If the exemption limits set by the Australian authorities are exceeded, will be applied taxes to all item of that type (generic products, alcohol or tobacco) and not only to goods that exceed the limit. If the passenger has anything exceeding the duty-free limit, he must declare it and he provide proof of purchase to an Australian Border Force employee for the calculation of any tax to be paid. The omitted declaration of activities bound to the limits could result in administrative sanctions. For families, their exemptions are double. For example: a family of three members (2 adults and 1 child) can carry a total of:
- 4.5 litres of alcoholic beverages
- 50 cigarettes plus two open packages
- Generic products worth 2,250 Australian dollars (including gifts, souvenirs, photos and camcorders, electronic equipment, leather goods, watches and sports equipment), or 2 licenses for generic products for adults ($ 900) + 1 licenses for generic products for minors ($ 450).
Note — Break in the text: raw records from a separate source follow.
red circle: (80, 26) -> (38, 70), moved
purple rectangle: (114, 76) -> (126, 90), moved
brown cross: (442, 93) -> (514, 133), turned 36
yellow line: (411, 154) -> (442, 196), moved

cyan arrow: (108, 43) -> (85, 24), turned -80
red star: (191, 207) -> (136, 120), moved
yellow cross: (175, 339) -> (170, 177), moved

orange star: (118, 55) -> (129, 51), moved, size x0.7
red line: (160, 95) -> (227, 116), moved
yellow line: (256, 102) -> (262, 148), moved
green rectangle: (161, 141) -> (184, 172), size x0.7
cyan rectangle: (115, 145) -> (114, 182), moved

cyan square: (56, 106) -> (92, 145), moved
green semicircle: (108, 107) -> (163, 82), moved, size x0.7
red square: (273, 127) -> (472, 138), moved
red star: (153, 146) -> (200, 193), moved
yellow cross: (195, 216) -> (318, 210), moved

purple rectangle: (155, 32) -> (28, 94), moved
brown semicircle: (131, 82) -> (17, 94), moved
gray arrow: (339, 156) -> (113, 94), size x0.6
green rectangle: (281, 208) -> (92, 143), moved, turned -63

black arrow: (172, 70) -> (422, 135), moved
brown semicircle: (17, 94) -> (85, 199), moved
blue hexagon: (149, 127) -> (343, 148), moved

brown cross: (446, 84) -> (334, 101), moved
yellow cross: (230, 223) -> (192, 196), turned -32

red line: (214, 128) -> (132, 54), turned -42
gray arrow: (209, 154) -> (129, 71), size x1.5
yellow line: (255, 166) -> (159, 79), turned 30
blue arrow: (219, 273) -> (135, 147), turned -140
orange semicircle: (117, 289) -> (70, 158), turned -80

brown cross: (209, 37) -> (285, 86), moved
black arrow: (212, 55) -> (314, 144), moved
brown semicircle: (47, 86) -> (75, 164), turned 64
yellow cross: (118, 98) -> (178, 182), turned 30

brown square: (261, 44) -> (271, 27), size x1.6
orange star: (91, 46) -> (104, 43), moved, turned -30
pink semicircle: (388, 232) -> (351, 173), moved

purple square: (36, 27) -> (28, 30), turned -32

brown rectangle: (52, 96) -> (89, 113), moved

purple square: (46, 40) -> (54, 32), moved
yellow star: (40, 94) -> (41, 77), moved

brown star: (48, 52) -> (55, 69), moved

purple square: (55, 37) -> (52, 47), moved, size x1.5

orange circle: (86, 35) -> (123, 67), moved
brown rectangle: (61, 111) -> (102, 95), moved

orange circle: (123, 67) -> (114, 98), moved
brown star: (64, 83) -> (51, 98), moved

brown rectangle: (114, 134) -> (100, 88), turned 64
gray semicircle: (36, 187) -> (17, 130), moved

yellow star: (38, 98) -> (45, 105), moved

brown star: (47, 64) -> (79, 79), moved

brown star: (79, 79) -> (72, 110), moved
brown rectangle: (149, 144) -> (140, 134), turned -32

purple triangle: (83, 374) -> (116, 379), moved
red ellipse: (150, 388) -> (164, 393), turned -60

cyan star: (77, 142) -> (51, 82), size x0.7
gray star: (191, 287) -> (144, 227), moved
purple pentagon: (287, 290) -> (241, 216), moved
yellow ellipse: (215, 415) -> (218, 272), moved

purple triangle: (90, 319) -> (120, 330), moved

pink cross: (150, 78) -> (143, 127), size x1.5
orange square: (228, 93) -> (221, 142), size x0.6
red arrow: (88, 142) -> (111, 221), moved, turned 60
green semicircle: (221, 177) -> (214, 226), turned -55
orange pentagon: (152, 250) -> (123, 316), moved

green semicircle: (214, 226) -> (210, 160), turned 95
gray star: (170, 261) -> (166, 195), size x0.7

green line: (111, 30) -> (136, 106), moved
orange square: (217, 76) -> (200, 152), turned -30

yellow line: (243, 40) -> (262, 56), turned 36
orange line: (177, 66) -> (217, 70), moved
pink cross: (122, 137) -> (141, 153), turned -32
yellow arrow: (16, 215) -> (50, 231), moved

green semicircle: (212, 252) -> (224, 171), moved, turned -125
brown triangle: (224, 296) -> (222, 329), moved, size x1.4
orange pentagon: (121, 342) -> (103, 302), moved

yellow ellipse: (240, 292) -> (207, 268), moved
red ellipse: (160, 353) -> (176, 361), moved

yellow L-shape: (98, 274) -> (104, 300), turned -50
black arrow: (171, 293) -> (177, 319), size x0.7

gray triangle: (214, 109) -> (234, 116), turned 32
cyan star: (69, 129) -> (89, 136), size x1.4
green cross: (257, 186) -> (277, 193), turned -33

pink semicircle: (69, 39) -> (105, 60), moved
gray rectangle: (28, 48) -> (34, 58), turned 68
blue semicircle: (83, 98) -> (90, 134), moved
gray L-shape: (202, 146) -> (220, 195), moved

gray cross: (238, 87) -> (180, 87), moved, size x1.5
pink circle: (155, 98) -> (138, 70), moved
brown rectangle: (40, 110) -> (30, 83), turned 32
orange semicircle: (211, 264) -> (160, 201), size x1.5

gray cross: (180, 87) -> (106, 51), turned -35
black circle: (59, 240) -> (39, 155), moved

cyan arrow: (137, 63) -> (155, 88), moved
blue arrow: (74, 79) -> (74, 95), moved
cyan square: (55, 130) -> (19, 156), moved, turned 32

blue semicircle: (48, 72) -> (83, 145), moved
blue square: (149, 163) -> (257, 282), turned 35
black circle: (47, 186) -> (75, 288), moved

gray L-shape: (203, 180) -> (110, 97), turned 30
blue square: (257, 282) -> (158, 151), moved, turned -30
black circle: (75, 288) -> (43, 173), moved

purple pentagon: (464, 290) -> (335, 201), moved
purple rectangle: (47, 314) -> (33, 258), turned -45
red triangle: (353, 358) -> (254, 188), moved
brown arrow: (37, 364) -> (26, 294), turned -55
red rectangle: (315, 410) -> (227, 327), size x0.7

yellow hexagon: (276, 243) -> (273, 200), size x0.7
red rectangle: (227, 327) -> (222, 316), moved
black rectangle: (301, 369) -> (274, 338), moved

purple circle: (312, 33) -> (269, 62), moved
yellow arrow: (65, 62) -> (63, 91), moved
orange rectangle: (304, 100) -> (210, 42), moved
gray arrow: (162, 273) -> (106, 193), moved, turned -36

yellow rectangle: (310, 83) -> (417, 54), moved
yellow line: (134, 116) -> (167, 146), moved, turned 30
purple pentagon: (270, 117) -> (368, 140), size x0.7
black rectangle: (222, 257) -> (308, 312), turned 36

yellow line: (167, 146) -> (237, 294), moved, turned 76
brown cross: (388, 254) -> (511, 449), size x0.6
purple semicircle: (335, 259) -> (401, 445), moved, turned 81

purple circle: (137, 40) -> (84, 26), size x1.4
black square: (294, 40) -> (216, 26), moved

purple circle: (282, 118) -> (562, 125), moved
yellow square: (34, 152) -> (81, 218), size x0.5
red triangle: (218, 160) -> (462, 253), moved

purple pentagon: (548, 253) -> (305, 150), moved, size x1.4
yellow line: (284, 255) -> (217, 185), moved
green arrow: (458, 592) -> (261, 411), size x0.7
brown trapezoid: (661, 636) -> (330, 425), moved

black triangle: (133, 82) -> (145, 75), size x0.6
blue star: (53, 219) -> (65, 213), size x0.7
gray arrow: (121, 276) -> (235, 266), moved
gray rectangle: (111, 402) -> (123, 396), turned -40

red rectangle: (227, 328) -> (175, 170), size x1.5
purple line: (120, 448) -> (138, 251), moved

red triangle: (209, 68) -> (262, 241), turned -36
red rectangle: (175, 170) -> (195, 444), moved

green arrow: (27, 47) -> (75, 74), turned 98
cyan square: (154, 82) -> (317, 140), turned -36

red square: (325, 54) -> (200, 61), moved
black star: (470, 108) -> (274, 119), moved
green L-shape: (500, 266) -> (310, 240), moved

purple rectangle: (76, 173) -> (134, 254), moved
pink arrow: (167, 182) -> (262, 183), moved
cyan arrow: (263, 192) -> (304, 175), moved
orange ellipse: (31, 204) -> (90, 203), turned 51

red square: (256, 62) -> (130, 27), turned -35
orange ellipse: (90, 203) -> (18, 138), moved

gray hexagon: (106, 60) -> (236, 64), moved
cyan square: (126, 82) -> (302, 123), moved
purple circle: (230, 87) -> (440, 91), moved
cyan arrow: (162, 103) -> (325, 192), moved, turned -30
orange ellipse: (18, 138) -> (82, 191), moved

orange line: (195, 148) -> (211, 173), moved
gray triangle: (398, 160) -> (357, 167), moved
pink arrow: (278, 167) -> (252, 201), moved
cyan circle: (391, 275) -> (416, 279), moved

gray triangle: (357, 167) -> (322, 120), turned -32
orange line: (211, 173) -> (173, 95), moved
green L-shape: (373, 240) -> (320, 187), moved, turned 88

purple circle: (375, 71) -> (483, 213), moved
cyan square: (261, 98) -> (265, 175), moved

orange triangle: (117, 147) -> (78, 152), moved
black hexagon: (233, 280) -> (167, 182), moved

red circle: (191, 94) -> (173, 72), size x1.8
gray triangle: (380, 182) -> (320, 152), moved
For the detailed list of goods to be declared on the passenger card or to the official, you can refer to the article published on our blog: "Australian Customs - List of activities to be declared".
How much money you can take with you
There is no limit to the currency you can bring with you to Australia, but if you exceed $ 10,000 you must declare it.
Medicines: which to take with you
There are rules to be followed to bring drugs to the country. Certain categories of medicines (such as those containing steroids) or some kind of medical equipment require a permit issued by the authorities (Therapeutic Goods Management Agency) before they can enter into Australia. Other categories that belong to the traveller’s exemption, can be introduced without having to obtain a permit.
Drugs such as paracetamol, aspirin and anti-fever infections don’t require a prescription, they are allowed and they shouldn't be declared.
On the other hand, medicines that require a doctor's prescription are allowed in Australia if you arrive by ship or plane, but they must be carried in your carry-on baggage in their original packaging and with a prescription stating the condition for which you take the drug, preferably translated into English.
The prescription drugs can be transported by the passenger to the extent that it allows a three-month cure, equal to the maximum stay that the tourist visa for Australia grants to the passenger.
Some of the drugs considered prohibited, such as antibiotics, painkillers or sedatives, can be imported, because they are in the passenger's exemption or "Passenger's exception". It is important to have the doctor's prescription with you.